**Instructions for the task**
Print the listing exactly as it stands, and skip any pictures in it.
_ _ _ _ _ _ _
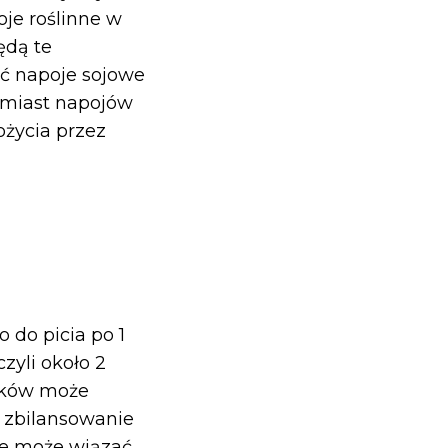
je roślinne w
ędą te
ć napoje sojowe
omiast napojów
ożycia przez
o do picia po 1
czyli około 2
iłków może
 zbilansowanie
cie może wiązać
_ _ _ _ _ _ _
**Problem solution**
je roślinne w
ędą te
ć napoje sojowe
omiast napojów
ożycia przez
o do picia po 1
czyli około 2
iłków może
 zbilansowanie
cie może wiązać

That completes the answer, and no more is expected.